Projekt unter Leitung von Prof. Norbert W. Hinterberger und Silke Feldhoff M.A.
Für den Westeuropäer bezeichnet »Rote Exotik« die Wirkung von (post-) kommunistischen und (post-) sozialistischen Gesellschaften. Überall dort, wo sich diese Ideologie in Alltagskultur niederschlägt, wird vom schillernden Begriff »Rote Exotik« gesprochen.
Im Sommer 2005 reiste eine Gruppe von Weimarer Kunststudenten nach Litauen und beschäftigte sich mit »roter« Alltagskultur. Standorte waren Vilnius (Wilna) – seit 1990 Hauptstadt der nach zahlreichen Besetzungen und Annektierungen erneut unabhängigen Republik Litauen – und der 130 km südlich von Vilnius liegende Grutas Park, im Volksmund auch »Stalin Park« genannt. Seit der Unabhängigkeit von 1990 hat der Westen Einzug in die Republik Litauen erhalten und seine Spuren hinterlassen. Der Umgang mit dem Westen ist widersprüchlich und spannungsreich. Im Alltagsleben prallen Ost und West aufeinander und finden ihre neuen Erscheinungsformen.

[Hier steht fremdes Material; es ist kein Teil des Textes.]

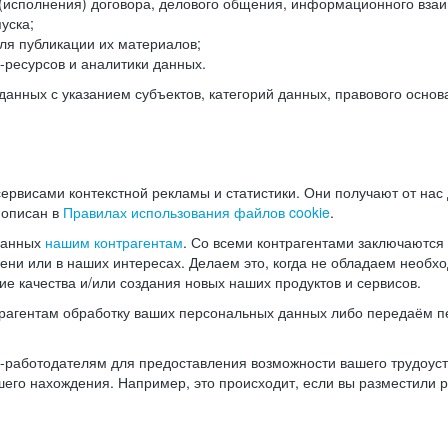
(исполнения) договора, делового общения, информационного взаи
уска;
ля публикации их материалов;
ресурсов и аналитики данных.
нных с указанием субъектов, категорий данных, правового основ
ервисами контекстной рекламы и статистики. Они получают от нас
 описан в
Правилах использования файлов cookie
.
данных
нашим контрагентам
. Со всеми контрагентами заключаются
мени или в наших интересах. Делаем это, когда не обладаем необ
е качества и/или создания новых наших продуктов и сервисов.
трагентам обработку ваших персональных данных либо передаём п
аботодателям для предоставления возможности вашего трудоустр
шего нахождения. Например, это происходит, если вы разместили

»Go West« von Christina Hirschberg zeigt einen nach Vilnius importierten, alten Mercedes-Bus, der mit den litauischen Nationalfarben (gelb, grün, rot) verziert wurde. Das sich spiegelnde Farb-Ornament am Kotflügel (»Go West I«) spielt mit der nationalen Identität Litauens. Die Übermalung des Mercedes-Sterns an der Radkappe (»Go West II«) verkleidet hingegen ein typisches Statussymbol des Westens. Das Automobil als Fortbewegungsmittel symbolisiert den Drang gen Westen und die Sehnsucht nach westlichen Standards. Der Aufbruch in die Zukunft ist längst vollzogen. Ob nun in litauischen oder in Reggae-Farben, die Forderung bleibt dieselbe: Friede, Freiheit und Gleichheit für Litauen als Teil der Europäischen Union.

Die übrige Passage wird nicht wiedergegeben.